╭──

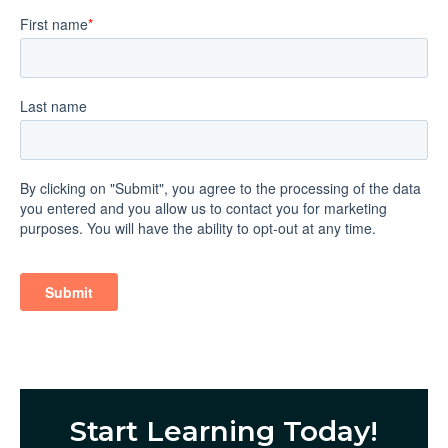
Start Learning Today!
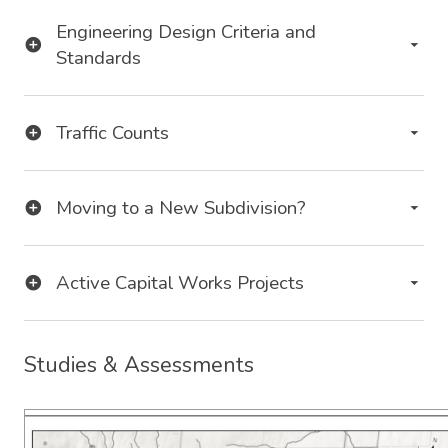
Engineering Design Criteria and
Standards
Traffic Counts
Moving to a New Subdivision?
Active Capital Works Projects
Studies & Assessments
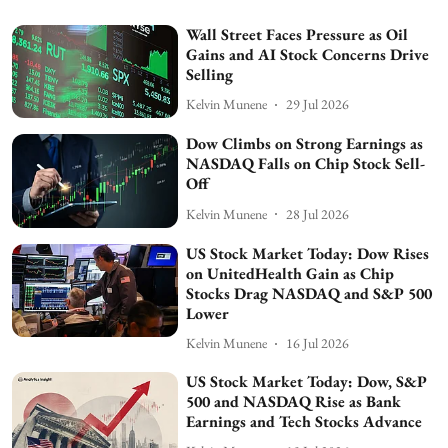
Wall Street Faces Pressure as Oil
Gains and AI Stock Concerns Drive
Selling
Kelvin Munene
29 Jul 2026
Dow Climbs on Strong Earnings as
NASDAQ Falls on Chip Stock Sell-
Off
Kelvin Munene
28 Jul 2026
US Stock Market Today: Dow Rises
on UnitedHealth Gain as Chip
Stocks Drag NASDAQ and S&P 500
Lower
Kelvin Munene
16 Jul 2026
US Stock Market Today: Dow, S&P
500 and NASDAQ Rise as Bank
Earnings and Tech Stocks Advance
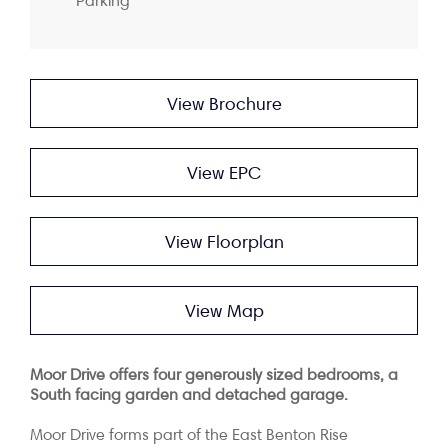
Parking
View Brochure
View EPC
View Floorplan
View Map
Moor Drive offers four generously sized bedrooms, a
South facing garden and detached
garage.
Moor Drive forms part of the East Benton Rise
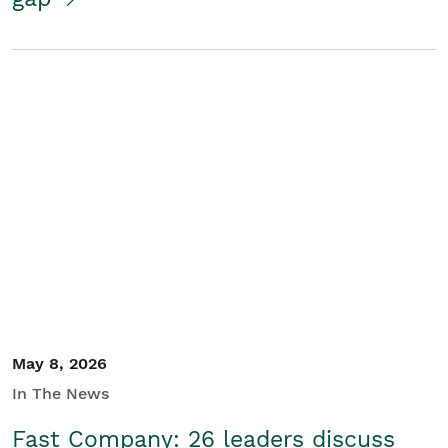
May 8, 2026
In The News
Fast Company: 26 leaders discuss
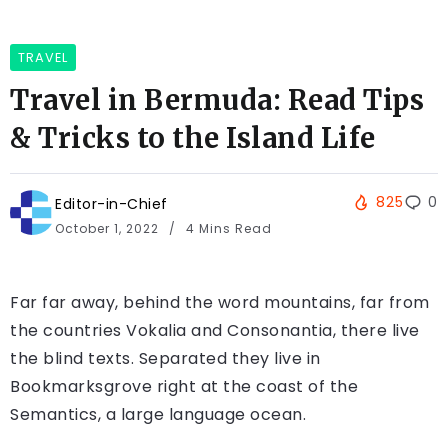
TRAVEL
Travel in Bermuda: Read Tips
& Tricks to the Island Life
825
0
Editor-in-Chief
October 1, 2022
4 Mins Read
Far far away, behind the word mountains, far from
the countries Vokalia and Consonantia, there live
the blind texts. Separated they live in
Bookmarksgrove right at the coast of the
Semantics, a large language ocean.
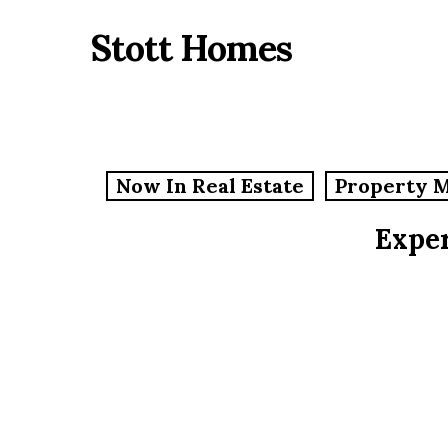
Skip
Stott Homes
to
main
content
Now In Real Estate
Property 
Exper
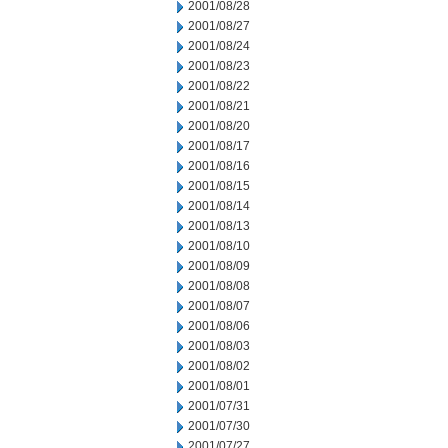
2001/08/28
2001/08/27
2001/08/24
2001/08/23
2001/08/22
2001/08/21
2001/08/20
2001/08/17
2001/08/16
2001/08/15
2001/08/14
2001/08/13
2001/08/10
2001/08/09
2001/08/08
2001/08/07
2001/08/06
2001/08/03
2001/08/02
2001/08/01
2001/07/31
2001/07/30
2001/07/27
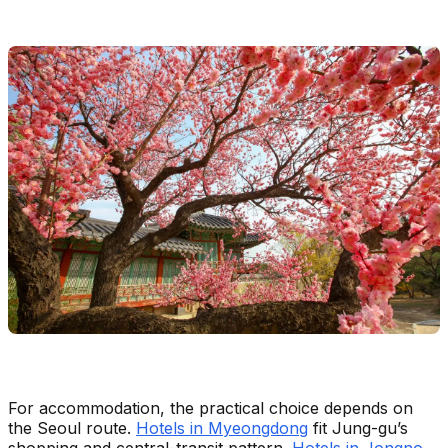
For accommodation, the practical choice depends on
the Seoul route.
Hotels in Myeongdong
fit Jung-gu’s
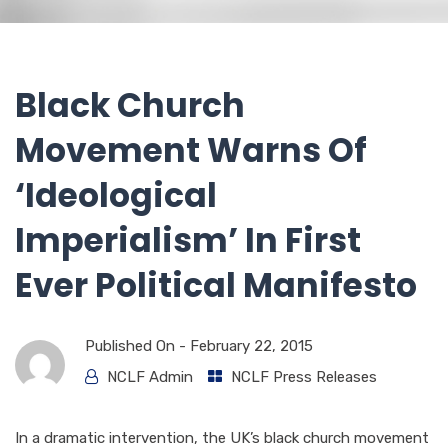
Black Church
Movement Warns Of
‘Ideological
Imperialism’ In First
Ever Political Manifesto
Published On -
February 22, 2015
NCLF Admin
NCLF Press Releases
In a dramatic intervention, the UK’s black church movement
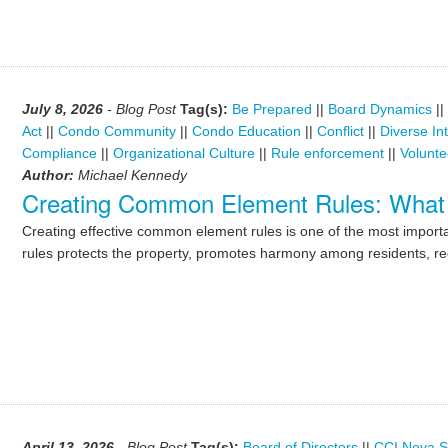
July 8, 2026
- Blog Post
Tag(s):
Be Prepared
||
Board Dynamics
||
Act
||
Condo Community
||
Condo Education
||
Conflict
||
Diverse In
Compliance
||
Organizational Culture
||
Rule enforcement
||
Volunte
Author:
Michael Kennedy
Creating Common Element Rules: What
Creating effective common element rules is one of the most importan
rules protects the property, promotes harmony among residents, re
April 13, 2026
- Blog Post
Tag(s):
Board of Directors
||
CCI Nova S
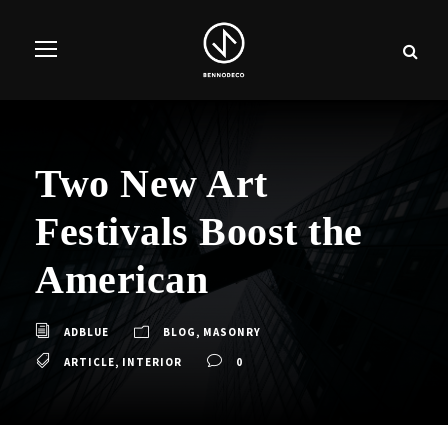
Two New Art
Festivals Boost the
American
ADBLUE
BLOG
,
MASONRY
ARTICLE
,
INTERIOR
0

╰──

### Task objective
Only a number is wanted here. How many lines in the material contain "View"?

### Result of this exercise
4